## Task requirements
Take the entries below and print, exactly, the stretch from the line containing "Business loans and finan" through the line containing "Dillard High School Class of 1971", both included.

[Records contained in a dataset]
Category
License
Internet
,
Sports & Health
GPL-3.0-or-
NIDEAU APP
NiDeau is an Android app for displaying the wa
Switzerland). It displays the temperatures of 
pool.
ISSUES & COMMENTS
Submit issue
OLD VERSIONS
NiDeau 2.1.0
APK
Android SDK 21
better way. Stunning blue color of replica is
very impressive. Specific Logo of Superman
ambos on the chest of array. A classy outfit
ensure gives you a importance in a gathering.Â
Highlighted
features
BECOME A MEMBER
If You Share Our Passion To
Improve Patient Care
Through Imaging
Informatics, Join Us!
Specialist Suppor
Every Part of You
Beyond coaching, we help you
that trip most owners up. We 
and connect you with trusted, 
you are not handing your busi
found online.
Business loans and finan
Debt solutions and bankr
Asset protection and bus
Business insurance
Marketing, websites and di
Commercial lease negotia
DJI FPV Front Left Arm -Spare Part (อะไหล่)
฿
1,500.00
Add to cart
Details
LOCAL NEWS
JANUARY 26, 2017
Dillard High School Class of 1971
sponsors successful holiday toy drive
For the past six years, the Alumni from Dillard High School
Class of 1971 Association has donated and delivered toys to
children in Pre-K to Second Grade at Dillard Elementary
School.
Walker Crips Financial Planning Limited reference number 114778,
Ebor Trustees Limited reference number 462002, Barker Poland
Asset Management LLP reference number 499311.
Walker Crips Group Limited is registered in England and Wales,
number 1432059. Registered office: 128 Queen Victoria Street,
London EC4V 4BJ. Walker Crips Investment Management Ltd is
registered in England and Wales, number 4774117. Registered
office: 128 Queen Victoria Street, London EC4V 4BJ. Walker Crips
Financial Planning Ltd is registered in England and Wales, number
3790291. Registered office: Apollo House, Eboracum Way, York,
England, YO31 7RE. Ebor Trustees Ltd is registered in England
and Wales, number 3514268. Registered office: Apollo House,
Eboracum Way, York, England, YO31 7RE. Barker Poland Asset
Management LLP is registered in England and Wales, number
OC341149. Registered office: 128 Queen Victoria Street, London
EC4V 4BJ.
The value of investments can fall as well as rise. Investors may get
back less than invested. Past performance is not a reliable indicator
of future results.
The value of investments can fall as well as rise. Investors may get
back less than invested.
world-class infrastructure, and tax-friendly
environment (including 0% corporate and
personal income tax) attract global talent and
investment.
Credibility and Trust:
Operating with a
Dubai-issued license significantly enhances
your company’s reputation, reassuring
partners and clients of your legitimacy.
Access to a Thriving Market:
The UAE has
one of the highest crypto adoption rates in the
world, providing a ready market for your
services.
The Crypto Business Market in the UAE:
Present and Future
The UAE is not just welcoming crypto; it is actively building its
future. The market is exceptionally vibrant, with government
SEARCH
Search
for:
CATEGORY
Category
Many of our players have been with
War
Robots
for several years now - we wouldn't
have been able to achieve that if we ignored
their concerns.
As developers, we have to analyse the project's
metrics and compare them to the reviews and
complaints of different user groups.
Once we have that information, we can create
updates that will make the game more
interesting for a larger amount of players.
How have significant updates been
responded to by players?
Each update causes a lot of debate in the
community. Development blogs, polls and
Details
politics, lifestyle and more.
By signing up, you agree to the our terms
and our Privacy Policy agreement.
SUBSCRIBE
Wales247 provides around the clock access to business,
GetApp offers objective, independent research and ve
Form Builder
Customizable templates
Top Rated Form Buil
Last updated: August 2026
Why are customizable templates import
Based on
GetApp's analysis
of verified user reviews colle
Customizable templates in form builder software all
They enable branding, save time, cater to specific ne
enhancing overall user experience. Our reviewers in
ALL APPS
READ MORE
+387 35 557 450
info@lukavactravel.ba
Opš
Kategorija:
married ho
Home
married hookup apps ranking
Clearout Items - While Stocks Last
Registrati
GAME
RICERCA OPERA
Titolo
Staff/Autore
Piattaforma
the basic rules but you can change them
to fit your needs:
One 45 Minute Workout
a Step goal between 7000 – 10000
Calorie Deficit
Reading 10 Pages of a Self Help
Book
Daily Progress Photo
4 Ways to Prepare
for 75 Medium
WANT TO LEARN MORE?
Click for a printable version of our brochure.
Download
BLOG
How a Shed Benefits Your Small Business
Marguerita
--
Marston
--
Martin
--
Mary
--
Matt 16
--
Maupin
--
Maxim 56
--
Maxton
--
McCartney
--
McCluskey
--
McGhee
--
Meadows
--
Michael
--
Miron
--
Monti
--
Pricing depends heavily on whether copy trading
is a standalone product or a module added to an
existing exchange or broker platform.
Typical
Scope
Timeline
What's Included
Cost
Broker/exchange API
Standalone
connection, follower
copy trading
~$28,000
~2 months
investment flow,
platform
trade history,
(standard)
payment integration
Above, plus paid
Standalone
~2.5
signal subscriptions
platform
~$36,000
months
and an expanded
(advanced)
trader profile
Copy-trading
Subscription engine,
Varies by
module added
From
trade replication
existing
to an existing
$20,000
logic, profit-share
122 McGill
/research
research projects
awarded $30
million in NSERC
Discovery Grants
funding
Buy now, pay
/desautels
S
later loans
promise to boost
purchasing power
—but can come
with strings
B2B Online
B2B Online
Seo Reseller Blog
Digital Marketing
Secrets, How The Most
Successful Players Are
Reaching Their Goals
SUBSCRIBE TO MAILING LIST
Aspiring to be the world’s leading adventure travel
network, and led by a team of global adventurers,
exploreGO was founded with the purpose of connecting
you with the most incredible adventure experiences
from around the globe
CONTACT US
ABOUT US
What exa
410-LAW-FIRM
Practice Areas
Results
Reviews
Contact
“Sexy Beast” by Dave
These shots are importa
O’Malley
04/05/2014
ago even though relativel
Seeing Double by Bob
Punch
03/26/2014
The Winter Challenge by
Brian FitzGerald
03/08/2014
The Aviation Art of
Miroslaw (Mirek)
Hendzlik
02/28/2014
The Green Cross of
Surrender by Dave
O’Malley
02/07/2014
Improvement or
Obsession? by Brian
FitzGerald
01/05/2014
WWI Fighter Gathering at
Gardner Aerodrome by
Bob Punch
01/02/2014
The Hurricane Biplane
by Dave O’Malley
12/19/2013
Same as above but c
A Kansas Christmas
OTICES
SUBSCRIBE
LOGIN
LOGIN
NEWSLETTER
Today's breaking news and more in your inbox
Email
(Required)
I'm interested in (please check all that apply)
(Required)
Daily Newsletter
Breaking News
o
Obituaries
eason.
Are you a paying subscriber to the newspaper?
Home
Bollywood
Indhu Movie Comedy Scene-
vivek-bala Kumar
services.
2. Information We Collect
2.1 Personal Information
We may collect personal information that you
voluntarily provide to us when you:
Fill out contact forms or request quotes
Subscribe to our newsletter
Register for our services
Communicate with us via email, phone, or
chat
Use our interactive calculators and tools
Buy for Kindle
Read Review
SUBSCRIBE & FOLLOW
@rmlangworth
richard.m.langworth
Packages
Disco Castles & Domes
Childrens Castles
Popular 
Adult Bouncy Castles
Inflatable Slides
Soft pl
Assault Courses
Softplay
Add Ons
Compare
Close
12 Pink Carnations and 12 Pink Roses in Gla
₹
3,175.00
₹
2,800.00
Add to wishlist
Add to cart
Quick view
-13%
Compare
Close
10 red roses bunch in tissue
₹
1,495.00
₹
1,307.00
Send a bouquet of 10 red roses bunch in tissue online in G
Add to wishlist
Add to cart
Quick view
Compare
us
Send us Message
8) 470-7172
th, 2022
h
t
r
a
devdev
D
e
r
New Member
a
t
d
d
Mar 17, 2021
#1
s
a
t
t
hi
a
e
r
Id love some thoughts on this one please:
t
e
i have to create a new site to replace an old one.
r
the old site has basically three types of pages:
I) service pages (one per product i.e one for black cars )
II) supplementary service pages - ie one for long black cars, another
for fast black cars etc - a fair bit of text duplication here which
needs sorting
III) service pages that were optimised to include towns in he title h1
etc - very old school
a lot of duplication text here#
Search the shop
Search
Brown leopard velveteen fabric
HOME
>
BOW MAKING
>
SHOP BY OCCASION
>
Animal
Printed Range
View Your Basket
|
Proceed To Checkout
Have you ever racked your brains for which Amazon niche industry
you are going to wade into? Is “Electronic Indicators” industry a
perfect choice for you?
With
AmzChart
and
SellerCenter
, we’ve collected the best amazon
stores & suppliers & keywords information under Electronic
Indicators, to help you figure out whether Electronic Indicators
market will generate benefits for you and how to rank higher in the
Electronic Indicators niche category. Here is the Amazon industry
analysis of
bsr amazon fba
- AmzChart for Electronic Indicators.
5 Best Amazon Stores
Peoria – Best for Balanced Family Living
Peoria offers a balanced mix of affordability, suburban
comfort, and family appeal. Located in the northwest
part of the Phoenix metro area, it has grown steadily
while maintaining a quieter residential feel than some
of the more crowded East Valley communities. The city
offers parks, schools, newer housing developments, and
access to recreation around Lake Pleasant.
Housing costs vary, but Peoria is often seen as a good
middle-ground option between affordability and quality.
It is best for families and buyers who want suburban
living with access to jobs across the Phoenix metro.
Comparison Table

## Answer space
Business loans and finan
Debt solutions and bankr
Asset protection and bus
Business insurance
Marketing, websites and di
Commercial lease negotia
DJI FPV Front Left Arm -Spare Part (อะไหล่)
฿
1,500.00
Add to cart
Details
LOCAL NEWS
JANUARY 26, 2017
Dillard High School Class of 1971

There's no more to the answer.